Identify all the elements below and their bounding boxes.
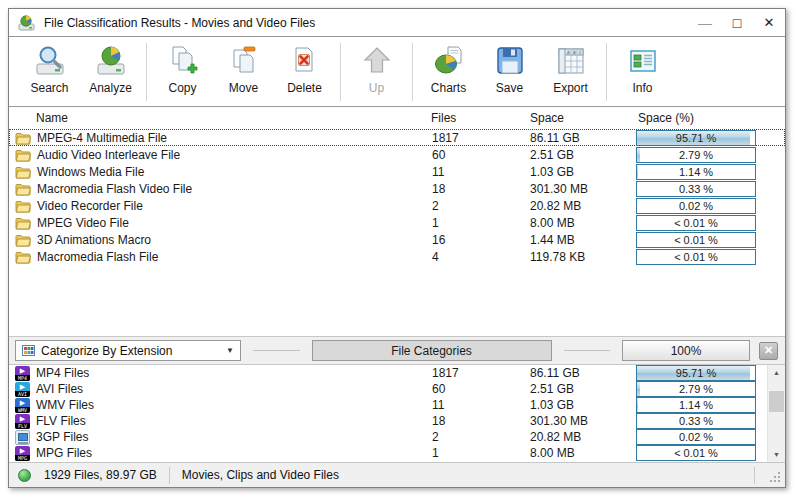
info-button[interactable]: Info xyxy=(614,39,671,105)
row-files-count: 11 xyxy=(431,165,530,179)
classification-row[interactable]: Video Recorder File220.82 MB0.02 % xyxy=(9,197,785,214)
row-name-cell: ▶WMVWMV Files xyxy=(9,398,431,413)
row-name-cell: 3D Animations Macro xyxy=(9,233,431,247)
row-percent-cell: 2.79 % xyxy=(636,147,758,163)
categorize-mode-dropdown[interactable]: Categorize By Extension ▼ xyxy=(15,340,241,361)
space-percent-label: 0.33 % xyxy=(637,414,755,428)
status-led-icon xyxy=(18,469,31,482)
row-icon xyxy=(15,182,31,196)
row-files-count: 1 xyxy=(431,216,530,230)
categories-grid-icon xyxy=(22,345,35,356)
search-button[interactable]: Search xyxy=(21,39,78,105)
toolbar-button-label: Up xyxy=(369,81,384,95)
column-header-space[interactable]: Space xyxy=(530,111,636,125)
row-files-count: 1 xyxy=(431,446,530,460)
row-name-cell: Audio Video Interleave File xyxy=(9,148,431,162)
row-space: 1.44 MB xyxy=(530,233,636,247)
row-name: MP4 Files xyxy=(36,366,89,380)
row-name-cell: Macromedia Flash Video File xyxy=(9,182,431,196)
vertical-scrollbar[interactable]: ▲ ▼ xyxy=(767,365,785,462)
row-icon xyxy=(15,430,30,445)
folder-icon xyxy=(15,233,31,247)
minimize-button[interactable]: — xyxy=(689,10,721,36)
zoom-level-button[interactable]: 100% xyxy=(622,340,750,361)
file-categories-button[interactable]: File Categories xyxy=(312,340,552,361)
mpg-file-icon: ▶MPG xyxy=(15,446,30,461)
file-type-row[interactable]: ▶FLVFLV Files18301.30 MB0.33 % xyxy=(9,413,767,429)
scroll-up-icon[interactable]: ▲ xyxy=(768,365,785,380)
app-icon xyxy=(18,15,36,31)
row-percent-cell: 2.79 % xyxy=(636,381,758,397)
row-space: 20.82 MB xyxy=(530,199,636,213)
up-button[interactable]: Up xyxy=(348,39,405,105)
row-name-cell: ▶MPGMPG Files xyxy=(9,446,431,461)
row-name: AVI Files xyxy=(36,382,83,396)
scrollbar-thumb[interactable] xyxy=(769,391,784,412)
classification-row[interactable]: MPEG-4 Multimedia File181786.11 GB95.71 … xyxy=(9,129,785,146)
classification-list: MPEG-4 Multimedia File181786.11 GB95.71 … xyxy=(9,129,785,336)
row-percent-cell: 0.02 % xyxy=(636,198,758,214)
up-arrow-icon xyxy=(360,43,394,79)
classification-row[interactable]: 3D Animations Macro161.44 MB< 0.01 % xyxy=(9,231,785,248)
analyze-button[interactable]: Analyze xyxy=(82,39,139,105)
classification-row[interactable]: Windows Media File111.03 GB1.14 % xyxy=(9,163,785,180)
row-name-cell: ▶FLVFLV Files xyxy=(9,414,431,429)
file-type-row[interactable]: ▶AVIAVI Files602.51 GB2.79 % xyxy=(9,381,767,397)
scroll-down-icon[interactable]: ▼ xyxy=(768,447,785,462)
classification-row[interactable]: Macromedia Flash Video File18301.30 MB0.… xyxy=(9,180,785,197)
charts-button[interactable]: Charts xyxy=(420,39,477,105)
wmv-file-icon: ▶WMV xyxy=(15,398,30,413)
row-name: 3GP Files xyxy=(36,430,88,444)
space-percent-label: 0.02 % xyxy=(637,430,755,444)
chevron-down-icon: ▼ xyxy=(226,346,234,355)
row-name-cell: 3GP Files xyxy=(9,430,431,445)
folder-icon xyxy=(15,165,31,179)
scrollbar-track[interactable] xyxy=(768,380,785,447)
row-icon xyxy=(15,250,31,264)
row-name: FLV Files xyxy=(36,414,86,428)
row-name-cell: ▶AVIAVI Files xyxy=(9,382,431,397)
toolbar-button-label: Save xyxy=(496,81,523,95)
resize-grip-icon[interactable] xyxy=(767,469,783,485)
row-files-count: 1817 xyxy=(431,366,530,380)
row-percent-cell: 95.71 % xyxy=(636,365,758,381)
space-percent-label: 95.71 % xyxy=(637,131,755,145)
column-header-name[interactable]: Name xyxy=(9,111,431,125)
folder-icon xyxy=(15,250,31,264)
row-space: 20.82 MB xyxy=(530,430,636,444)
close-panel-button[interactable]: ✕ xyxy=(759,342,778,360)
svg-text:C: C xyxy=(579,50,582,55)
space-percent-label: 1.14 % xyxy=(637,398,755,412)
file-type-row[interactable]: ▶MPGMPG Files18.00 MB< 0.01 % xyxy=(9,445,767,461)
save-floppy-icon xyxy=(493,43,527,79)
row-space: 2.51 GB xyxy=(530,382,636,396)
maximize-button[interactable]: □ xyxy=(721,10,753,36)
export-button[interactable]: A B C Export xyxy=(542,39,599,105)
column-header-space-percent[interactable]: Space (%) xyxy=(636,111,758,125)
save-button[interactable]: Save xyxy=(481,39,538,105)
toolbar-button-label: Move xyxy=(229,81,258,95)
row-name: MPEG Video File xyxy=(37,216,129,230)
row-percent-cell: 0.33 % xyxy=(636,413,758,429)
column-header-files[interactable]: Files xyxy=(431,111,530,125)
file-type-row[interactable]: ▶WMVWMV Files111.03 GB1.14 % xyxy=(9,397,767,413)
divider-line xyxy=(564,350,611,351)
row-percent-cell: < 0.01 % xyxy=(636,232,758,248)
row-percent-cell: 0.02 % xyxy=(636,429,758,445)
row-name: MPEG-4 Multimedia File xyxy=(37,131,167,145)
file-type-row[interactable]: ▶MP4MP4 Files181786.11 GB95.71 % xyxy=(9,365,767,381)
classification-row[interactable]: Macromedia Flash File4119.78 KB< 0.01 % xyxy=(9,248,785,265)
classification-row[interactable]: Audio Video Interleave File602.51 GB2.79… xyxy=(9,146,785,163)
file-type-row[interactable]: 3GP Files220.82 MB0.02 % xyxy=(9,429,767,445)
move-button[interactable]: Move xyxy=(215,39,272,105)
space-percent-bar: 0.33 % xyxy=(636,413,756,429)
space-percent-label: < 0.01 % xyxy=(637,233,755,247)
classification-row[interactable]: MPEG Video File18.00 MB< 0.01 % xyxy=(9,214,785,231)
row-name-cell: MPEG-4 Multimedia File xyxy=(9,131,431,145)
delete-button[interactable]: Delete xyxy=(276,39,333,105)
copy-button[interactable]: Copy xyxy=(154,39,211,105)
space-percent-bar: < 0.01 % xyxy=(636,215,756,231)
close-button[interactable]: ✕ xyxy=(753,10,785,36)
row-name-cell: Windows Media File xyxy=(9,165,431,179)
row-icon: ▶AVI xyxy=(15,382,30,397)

...

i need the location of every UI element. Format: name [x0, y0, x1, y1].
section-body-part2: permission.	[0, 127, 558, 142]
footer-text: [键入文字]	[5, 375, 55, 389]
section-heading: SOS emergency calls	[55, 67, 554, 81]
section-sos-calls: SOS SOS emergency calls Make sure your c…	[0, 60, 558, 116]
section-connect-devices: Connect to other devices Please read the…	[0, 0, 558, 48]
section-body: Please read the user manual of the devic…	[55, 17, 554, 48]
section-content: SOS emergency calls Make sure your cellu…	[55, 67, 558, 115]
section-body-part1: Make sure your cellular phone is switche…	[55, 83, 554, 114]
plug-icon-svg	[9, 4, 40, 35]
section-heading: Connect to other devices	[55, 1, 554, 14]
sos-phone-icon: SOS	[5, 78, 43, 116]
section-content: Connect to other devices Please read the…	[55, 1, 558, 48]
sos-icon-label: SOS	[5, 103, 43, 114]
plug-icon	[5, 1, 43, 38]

...

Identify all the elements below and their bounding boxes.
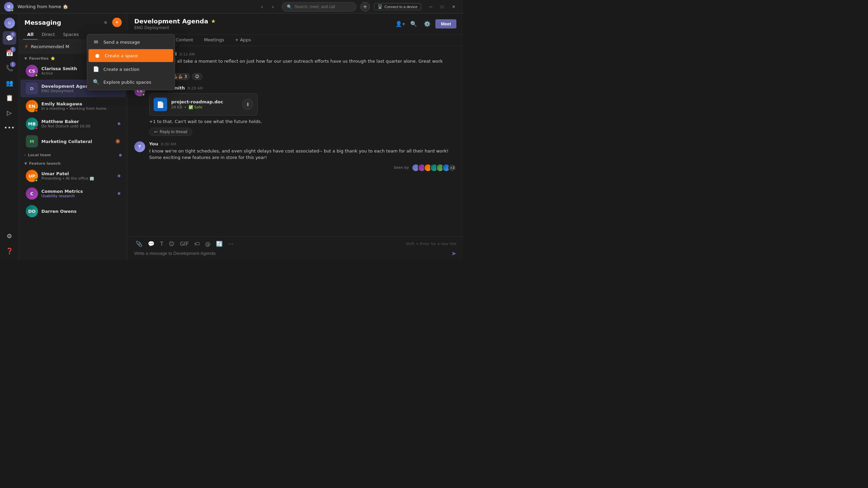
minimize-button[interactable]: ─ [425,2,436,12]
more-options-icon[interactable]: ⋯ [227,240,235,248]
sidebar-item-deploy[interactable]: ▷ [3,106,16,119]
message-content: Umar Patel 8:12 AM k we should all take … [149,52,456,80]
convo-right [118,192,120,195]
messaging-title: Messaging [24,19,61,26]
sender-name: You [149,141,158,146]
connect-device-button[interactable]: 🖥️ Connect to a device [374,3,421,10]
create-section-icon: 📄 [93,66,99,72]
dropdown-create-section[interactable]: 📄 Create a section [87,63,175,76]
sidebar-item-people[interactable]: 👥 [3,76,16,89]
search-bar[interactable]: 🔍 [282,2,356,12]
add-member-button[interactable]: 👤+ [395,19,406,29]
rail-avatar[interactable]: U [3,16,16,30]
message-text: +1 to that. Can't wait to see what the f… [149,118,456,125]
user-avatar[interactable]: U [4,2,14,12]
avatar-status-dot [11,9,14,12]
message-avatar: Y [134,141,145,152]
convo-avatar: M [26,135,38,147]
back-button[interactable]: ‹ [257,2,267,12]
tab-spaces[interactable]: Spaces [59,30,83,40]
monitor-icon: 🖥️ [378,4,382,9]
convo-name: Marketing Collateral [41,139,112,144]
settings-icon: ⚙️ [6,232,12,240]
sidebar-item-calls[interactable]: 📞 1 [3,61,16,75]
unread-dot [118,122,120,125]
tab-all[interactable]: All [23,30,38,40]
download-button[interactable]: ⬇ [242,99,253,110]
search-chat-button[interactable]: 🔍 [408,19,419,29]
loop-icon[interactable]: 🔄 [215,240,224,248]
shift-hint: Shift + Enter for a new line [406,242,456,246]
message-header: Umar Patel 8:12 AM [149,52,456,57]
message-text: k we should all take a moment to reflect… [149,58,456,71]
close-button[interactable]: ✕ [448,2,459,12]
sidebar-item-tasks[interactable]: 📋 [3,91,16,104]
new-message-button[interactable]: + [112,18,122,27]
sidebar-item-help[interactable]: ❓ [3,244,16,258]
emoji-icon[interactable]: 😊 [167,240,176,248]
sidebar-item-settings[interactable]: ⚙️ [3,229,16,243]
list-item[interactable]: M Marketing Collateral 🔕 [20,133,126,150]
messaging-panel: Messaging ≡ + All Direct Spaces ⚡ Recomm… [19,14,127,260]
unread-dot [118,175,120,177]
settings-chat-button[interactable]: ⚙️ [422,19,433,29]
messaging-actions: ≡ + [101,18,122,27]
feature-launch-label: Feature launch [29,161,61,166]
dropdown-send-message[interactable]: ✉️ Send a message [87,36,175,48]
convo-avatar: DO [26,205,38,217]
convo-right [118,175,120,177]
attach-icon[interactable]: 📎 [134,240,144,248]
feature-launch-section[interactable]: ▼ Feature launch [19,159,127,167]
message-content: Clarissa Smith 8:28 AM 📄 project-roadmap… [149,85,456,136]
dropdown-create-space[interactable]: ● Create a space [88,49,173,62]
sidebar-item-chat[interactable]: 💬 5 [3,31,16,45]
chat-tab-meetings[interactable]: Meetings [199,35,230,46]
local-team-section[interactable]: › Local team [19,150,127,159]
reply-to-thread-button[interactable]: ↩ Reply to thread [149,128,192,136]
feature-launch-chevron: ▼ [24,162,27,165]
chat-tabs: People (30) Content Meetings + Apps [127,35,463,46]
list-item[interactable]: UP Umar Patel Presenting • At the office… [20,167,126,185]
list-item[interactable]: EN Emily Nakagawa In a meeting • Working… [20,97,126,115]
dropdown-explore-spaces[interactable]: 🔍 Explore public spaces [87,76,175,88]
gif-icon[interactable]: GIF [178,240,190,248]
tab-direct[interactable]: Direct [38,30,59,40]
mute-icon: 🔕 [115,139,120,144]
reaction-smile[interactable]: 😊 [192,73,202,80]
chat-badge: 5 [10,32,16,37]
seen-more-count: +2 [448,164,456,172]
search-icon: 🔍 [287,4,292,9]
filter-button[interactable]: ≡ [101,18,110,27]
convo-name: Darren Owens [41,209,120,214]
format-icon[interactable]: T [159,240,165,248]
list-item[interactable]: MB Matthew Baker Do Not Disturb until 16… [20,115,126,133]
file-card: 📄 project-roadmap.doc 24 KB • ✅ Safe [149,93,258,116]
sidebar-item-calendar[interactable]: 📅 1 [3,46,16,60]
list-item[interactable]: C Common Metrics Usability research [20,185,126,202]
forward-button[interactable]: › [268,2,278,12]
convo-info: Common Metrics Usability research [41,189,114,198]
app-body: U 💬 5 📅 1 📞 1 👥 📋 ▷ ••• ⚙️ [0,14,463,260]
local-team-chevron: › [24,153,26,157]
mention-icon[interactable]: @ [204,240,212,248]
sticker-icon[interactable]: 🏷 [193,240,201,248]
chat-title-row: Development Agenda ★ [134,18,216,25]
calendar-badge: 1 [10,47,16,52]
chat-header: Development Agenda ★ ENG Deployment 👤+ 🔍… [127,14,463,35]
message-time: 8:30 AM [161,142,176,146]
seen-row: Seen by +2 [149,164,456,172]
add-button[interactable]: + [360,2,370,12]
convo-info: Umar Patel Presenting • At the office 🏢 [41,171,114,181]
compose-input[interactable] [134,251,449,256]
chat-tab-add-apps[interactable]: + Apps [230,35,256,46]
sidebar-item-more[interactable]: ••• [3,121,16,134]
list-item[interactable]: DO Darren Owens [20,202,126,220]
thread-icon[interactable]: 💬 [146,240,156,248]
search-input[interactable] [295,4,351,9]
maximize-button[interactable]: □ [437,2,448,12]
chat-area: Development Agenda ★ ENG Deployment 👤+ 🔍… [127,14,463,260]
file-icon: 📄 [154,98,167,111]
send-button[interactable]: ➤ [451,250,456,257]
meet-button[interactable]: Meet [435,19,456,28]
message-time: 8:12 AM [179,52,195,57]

**Exercise description:**
Only a number is wanted here: how many lines in the entries contain the word "avatar"?

**Answer to the exercise:**
6